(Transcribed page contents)
○ ○ ○ ○

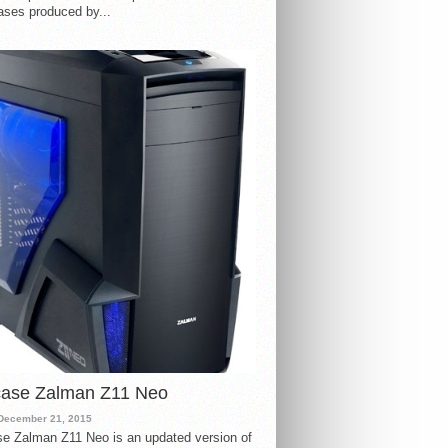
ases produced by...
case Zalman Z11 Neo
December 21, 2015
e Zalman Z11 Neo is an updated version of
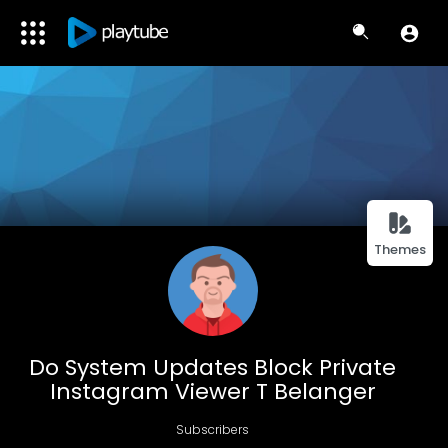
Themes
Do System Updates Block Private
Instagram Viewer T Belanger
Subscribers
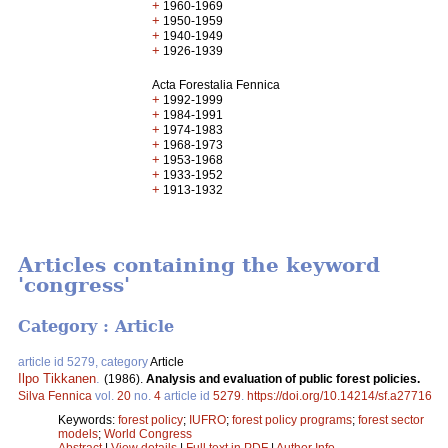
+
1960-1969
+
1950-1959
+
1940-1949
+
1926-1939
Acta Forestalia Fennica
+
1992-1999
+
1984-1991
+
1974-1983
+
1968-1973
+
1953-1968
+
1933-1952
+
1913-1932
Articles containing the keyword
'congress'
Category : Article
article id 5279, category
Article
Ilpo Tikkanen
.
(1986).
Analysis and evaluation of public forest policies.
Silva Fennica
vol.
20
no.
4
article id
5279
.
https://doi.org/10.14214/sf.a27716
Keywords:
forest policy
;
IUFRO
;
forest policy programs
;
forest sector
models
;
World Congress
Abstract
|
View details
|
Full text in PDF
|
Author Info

○ ○ ○ ○

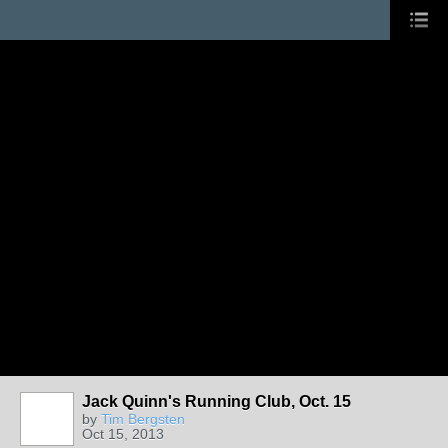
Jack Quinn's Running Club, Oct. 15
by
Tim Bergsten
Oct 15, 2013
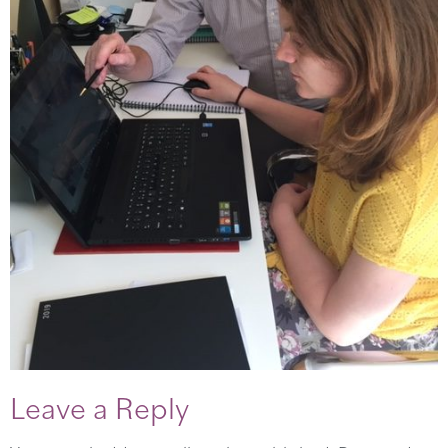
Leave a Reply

○ ○ ○ ○

_The task:_
Throughout the data above, copy all lines where the word "Zalman" is found.

_Solution to the exercise:_
case Zalman Z11 Neo
e Zalman Z11 Neo is an updated version of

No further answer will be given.